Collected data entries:

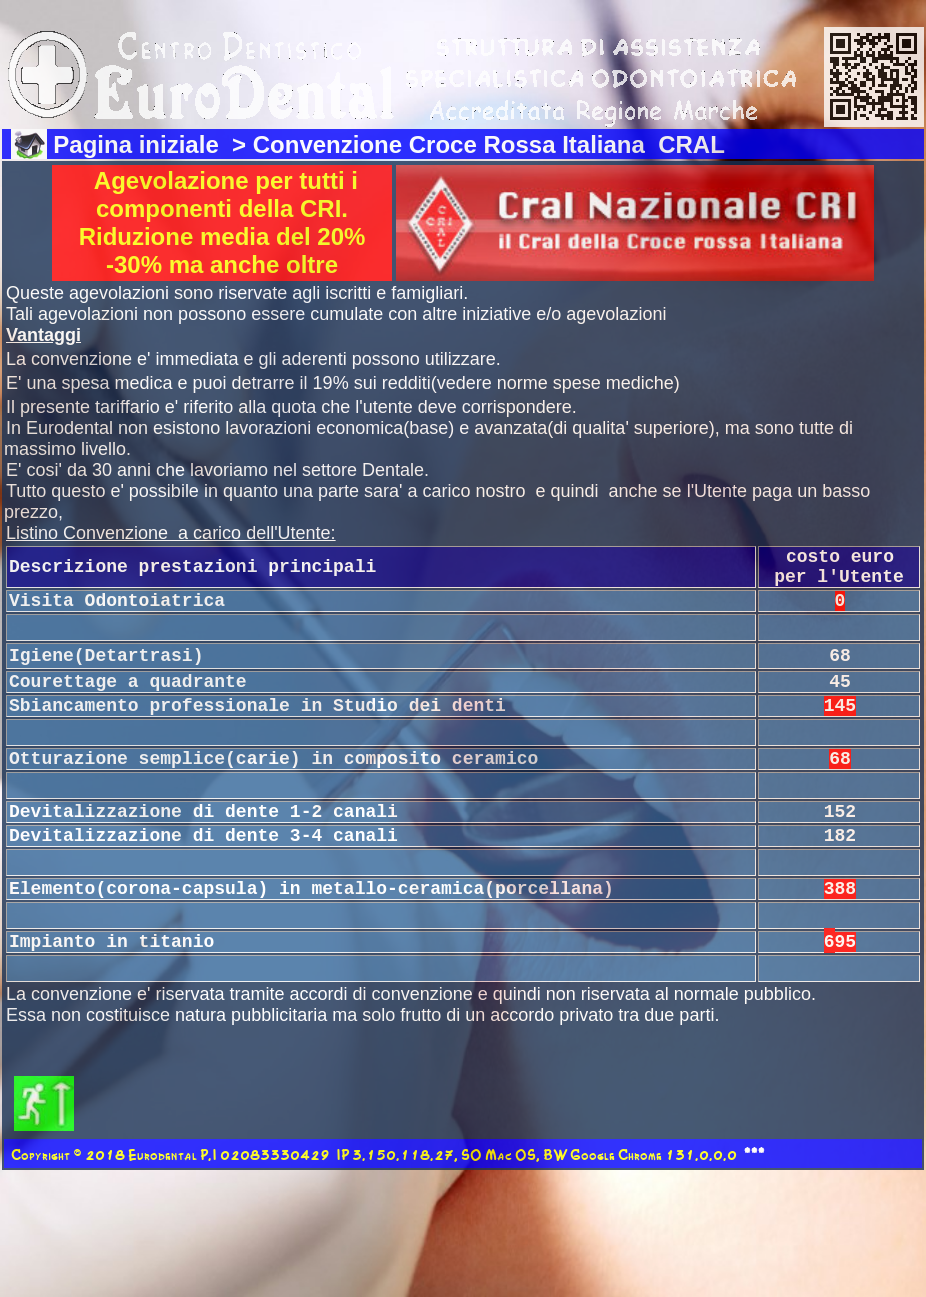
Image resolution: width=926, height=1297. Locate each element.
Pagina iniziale (139, 144)
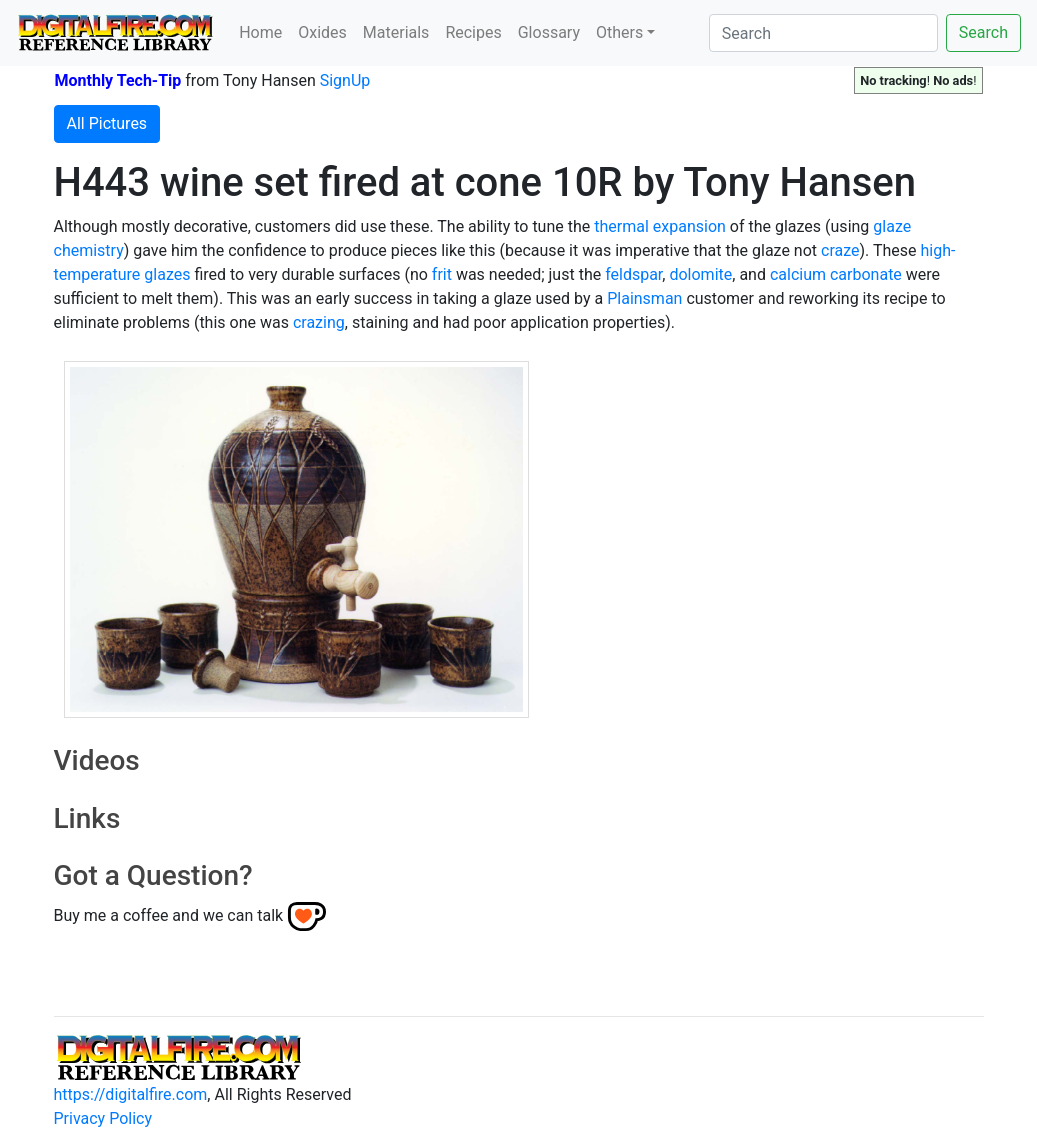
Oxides (322, 32)
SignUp (345, 80)
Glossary (549, 32)
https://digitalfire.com (131, 1094)
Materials (396, 32)
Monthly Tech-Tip (118, 80)
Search (983, 32)
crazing (319, 322)
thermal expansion (660, 226)
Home (260, 32)
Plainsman (644, 298)
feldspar (633, 274)
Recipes (473, 32)
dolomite (700, 274)
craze (840, 250)
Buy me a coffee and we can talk (169, 915)
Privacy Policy (103, 1118)
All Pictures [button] (107, 123)
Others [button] (619, 32)
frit (442, 274)
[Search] (823, 33)
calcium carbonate (836, 274)
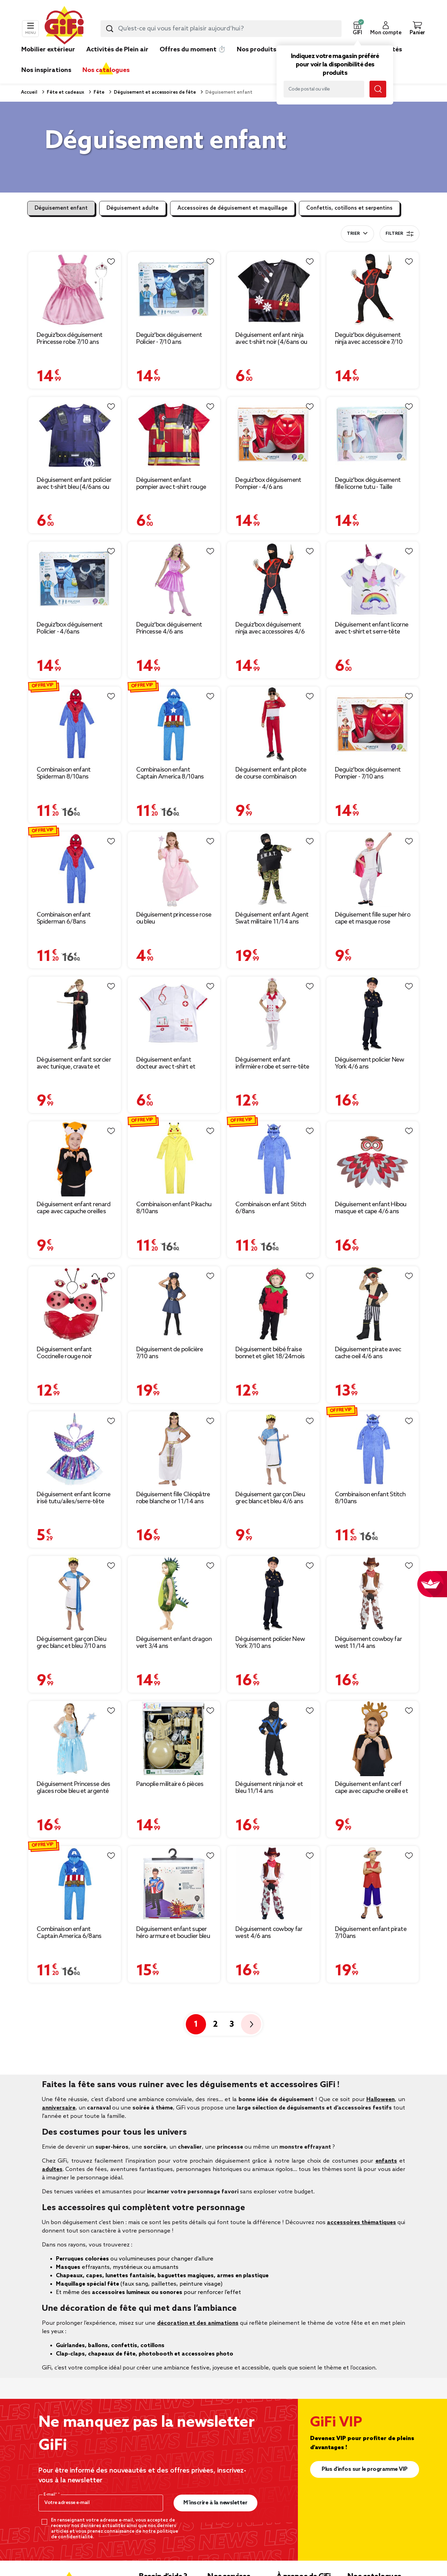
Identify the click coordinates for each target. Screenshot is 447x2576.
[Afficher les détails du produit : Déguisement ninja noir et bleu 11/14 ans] (273, 1738)
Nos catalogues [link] (106, 70)
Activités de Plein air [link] (117, 49)
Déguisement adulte (133, 208)
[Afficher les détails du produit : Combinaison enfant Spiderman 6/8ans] (74, 869)
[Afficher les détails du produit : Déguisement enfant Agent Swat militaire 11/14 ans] (273, 869)
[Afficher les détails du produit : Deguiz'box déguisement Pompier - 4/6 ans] (273, 434)
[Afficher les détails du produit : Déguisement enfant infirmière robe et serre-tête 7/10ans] (273, 1014)
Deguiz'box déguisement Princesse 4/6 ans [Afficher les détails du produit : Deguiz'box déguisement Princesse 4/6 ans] (169, 628)
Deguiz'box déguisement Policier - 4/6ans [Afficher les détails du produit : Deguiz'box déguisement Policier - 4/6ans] (70, 628)
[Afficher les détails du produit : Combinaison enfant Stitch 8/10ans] (373, 1448)
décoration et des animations (198, 2323)
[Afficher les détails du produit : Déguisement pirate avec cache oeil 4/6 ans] (373, 1303)
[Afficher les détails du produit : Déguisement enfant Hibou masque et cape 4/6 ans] (373, 1158)
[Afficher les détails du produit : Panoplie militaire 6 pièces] (174, 1738)
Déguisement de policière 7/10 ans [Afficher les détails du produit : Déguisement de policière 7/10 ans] (169, 1353)
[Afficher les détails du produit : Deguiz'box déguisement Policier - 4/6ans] (74, 579)
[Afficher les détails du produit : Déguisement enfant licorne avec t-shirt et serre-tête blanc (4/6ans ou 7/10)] (373, 579)
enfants (386, 2161)
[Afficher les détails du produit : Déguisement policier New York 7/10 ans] (273, 1593)
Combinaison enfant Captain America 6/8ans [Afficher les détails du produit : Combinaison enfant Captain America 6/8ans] (69, 1933)
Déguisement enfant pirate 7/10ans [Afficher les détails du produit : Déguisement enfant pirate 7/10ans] (371, 1933)
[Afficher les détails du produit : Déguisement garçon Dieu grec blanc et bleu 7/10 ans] (74, 1593)
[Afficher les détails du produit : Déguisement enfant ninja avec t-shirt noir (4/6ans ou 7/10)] (273, 289)
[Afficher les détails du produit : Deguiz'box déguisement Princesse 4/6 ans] (174, 579)
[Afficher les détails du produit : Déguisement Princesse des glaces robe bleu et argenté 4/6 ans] (74, 1738)
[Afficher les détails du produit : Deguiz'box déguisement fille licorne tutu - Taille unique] (373, 434)
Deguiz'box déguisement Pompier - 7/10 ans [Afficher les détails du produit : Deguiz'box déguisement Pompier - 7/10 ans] (368, 773)
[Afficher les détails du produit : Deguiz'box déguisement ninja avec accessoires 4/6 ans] (273, 579)
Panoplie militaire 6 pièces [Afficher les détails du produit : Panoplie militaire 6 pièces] (170, 1784)
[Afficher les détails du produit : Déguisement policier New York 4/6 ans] (373, 1014)
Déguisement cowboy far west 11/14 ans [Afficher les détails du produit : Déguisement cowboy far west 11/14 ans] (368, 1643)
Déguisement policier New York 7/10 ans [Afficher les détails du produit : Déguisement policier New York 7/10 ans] (270, 1643)
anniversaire (58, 2108)
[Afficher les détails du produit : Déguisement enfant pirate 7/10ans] (373, 1883)
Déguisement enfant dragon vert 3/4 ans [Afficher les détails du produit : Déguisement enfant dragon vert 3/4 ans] (174, 1643)
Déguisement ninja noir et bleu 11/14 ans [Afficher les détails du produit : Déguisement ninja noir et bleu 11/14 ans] (269, 1788)
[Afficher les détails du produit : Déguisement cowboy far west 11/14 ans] (373, 1593)
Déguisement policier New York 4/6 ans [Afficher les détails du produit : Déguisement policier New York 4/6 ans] (369, 1063)
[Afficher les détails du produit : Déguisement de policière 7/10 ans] (174, 1303)
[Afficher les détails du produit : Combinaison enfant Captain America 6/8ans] (74, 1883)
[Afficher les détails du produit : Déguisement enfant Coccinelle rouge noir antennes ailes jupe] (74, 1303)
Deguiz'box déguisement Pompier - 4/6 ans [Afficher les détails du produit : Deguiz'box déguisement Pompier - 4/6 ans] (268, 484)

What to work on
Your answer should consist of copies of the lines above that include the string "Panoplie".

Solution to this task
[Afficher les détails du produit : Panoplie militaire 6 pièces] (174, 1738)
Panoplie militaire 6 pièces [Afficher les détails du produit : Panoplie militaire 6 pièces] (170, 1784)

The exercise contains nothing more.